Redis on Acid: 0.5M ops/sec, 1ms latency and ACID compliance

aaronblohowiak · on July 24, 2017

"almost always" atomicity means "not atomic". (if i guess correctly, there is no stage/commit phase for data mutations in the aof persistence, so i believe incremental changes are written to the AOF as the script runs so you can have partially-applied updates on restore if your redis process dies in the middle of executing a watch/multi/exec or lua script.) also, instances die all the time.

antirez · on July 25, 2017

Hello, I'm not sure of the setup Redis Labs is using, but vanilla Redis AOF does not allow partially-applied updates. Not for Redis transactions (MULTI/EXEC) nor with scripting. The same happens in the replication channel. In order to enforce this, Redis goes a very long way to avoid partial applications of Lua scripts, more info are in the EVAL page and in the -BUSY error in case of scripts not returning that already made writes.

aaronblohowiak · on July 25, 2017

ah, thank you. I should have checked the docs! It is nice to know that you are writing the script and multi/exec semantics into the AOF log (at least in the default config) and that my guess is wrong.
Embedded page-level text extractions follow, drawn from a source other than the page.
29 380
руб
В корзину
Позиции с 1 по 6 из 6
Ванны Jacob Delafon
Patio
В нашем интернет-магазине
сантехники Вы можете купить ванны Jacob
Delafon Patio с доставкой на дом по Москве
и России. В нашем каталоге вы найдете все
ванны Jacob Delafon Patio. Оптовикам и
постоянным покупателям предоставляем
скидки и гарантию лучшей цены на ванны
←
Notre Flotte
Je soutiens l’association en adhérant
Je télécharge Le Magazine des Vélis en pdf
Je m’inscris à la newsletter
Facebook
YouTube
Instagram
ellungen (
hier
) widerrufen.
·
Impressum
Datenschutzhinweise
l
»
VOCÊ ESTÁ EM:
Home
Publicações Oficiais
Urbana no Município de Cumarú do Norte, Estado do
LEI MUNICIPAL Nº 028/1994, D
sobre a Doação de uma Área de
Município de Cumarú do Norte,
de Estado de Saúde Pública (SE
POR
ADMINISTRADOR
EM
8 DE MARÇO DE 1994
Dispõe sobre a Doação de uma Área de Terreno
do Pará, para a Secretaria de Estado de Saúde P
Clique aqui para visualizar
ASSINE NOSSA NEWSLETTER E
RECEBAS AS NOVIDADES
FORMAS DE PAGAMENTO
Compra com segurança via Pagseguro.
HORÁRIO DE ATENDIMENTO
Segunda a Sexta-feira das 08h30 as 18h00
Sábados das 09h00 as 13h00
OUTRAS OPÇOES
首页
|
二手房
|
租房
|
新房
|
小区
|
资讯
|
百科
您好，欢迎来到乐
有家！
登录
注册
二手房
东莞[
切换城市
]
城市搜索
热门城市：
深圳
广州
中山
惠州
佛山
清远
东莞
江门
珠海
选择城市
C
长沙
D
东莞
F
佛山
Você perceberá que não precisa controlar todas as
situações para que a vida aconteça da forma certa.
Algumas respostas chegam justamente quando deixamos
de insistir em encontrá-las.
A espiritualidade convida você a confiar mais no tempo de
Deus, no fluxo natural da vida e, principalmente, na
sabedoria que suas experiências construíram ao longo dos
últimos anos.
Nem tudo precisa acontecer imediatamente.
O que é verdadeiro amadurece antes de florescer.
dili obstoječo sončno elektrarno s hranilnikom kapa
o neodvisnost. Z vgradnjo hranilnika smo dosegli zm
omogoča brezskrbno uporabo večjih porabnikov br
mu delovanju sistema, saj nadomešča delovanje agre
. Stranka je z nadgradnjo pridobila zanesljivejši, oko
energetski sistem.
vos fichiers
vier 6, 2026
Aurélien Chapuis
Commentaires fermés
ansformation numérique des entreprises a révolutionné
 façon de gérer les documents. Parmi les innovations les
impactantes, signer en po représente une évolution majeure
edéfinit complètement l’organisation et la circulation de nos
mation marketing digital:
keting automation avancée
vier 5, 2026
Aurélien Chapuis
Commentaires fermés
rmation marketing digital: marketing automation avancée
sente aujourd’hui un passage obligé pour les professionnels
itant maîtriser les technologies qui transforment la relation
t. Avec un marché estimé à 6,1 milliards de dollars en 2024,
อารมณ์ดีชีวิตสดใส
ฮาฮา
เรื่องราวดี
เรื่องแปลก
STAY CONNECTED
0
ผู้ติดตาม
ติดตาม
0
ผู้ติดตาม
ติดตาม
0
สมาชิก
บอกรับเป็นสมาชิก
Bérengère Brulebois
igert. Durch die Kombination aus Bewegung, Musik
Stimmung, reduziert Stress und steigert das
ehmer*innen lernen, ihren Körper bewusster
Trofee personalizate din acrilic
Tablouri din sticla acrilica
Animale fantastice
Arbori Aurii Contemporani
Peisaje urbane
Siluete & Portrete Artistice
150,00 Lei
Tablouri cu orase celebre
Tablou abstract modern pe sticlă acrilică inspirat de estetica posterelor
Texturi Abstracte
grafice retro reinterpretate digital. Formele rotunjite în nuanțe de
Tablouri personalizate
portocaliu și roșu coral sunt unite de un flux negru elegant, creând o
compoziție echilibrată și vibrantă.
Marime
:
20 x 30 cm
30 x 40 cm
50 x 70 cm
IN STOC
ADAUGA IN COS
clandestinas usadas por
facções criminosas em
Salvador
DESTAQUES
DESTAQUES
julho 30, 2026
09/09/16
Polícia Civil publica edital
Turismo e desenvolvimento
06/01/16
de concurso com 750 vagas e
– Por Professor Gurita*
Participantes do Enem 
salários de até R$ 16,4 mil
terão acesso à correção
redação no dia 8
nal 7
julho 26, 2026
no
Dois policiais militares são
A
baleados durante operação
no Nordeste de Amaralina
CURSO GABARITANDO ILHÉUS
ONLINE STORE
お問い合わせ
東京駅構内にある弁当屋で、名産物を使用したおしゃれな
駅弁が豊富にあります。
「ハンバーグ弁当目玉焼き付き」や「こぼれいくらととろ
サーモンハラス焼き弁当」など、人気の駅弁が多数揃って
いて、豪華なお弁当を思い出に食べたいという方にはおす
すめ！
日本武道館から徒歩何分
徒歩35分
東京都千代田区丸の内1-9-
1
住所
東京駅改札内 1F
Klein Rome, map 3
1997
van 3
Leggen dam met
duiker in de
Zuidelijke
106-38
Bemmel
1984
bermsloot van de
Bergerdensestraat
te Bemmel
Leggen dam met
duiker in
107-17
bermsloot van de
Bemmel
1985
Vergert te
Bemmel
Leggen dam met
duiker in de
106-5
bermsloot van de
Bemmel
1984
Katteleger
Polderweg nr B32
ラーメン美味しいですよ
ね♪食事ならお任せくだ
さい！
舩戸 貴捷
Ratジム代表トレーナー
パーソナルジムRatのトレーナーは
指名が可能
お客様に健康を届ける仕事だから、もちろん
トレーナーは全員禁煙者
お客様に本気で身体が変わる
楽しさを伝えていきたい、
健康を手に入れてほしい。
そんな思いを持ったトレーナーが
I still wonder what the details are around the "almost" in "almost always" and stand by the conclusion that "almost atomic" is not the same as "atomic".

antirez · on July 25, 2017

My best guess is that the author is referring to the fact that there are no rollbacks in Redis transactions, but I'm not sure. I'll try to ask internally. Thanks!

gopalv · on July 24, 2017

> also, instances die all the time

This where the durability argument has a problem as well.

At a first glance, this looks like an un-replicated system, which means that the loss of an instance is an availability nightmare.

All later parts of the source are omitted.